**Problem details:** For the word "Reports", return each line of the data in which it occurs.

· · · · · · ·

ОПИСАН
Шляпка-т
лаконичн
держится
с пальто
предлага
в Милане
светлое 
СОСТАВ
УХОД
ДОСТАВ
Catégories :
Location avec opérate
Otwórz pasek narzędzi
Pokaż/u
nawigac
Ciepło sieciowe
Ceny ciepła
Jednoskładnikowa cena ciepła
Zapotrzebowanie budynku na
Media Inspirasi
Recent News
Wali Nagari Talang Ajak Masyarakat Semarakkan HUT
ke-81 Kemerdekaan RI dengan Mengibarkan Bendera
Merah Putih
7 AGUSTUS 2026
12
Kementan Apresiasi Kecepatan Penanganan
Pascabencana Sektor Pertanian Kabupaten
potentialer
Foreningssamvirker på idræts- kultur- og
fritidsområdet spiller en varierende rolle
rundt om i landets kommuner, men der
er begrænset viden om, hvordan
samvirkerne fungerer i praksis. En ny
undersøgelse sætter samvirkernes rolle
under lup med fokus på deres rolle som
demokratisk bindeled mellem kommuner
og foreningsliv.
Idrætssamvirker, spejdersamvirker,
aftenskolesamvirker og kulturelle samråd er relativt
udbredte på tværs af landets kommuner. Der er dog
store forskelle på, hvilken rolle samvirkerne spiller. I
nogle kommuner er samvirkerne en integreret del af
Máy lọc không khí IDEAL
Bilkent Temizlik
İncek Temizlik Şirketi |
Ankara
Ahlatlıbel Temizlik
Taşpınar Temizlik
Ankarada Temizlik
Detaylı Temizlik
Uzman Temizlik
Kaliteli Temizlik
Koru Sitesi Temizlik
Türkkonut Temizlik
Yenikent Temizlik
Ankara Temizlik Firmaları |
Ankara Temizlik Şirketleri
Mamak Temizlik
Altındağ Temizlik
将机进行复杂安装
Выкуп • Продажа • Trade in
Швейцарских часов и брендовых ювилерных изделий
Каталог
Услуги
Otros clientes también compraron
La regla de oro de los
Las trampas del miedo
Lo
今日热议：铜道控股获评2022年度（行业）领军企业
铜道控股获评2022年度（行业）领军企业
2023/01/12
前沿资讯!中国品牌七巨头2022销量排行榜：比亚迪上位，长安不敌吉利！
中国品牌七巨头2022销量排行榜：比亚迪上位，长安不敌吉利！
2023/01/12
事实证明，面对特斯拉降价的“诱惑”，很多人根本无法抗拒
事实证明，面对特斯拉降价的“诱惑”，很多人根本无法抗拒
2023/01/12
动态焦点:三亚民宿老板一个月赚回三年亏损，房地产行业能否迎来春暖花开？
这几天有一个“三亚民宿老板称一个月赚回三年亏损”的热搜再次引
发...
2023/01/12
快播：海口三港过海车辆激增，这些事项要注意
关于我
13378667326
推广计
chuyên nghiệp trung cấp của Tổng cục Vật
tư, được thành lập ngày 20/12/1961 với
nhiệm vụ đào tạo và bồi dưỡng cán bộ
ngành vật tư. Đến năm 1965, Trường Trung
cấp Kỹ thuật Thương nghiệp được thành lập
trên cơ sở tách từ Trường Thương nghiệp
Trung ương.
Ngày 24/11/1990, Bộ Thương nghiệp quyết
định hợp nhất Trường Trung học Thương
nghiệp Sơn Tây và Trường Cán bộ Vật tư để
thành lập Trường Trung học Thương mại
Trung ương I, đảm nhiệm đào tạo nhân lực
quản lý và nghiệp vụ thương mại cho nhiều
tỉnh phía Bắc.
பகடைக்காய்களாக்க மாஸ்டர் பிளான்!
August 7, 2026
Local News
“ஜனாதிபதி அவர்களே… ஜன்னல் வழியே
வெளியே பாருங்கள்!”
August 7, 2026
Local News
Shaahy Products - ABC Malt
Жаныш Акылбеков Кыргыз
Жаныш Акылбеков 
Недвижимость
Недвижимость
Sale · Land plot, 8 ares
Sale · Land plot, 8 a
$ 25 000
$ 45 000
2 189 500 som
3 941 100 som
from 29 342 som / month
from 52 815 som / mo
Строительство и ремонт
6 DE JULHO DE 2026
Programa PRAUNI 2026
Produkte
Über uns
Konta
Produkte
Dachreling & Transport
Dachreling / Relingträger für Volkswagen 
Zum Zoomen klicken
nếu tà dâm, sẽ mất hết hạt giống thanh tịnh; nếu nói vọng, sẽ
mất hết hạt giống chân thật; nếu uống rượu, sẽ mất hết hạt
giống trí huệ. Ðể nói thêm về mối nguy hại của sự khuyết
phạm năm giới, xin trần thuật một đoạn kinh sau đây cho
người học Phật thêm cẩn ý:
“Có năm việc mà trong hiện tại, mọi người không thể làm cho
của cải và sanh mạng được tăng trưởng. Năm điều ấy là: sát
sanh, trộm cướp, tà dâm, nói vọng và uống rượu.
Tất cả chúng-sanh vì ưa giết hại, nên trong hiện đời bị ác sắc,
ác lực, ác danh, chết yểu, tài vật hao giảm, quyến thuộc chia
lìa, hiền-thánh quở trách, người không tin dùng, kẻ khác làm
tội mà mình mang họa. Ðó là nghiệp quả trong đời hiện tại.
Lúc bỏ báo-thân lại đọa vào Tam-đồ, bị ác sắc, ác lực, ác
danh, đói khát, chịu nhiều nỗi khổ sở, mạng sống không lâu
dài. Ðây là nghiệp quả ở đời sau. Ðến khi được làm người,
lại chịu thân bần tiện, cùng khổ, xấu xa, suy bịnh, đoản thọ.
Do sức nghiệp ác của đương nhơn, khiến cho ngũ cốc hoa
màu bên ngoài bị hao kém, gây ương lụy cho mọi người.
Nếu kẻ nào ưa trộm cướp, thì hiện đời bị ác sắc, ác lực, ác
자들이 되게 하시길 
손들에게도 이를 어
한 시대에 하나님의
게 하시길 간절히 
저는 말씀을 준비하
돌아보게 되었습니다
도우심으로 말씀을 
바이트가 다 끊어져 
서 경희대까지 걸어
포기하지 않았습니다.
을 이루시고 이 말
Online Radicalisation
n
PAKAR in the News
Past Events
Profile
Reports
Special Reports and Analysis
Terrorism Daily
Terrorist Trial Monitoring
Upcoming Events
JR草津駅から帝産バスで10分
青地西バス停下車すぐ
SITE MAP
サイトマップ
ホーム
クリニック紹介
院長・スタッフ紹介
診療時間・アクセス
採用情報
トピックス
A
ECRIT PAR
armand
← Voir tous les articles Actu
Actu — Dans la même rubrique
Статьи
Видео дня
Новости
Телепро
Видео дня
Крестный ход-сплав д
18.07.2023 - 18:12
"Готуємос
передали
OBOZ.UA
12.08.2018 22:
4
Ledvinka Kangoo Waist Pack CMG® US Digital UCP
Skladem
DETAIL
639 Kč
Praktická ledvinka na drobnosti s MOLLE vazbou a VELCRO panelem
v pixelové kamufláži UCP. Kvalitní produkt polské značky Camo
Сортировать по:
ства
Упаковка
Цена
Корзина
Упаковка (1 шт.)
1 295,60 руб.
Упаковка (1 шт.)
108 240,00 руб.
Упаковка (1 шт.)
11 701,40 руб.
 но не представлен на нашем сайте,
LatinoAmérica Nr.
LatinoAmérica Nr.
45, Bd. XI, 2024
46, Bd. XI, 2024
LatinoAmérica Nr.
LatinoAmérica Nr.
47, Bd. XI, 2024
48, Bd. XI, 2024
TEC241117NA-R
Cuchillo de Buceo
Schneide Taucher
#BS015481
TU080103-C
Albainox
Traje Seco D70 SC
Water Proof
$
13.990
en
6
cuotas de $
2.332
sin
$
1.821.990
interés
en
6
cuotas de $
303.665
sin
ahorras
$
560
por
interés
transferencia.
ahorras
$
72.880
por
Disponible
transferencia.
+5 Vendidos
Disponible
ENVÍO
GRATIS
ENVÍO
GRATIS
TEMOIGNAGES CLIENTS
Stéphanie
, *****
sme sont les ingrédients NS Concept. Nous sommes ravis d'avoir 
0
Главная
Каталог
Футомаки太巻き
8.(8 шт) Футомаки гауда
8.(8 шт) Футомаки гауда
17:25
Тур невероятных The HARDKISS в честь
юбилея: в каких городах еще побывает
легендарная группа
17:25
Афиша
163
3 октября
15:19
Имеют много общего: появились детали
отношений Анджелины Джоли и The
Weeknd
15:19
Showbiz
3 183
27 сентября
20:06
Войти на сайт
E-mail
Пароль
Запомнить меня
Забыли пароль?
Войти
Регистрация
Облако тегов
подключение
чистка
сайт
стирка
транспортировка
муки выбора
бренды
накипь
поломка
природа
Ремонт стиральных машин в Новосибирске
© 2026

· · · · · · ·

**Response to the task:**
Reports
Special Reports and Analysis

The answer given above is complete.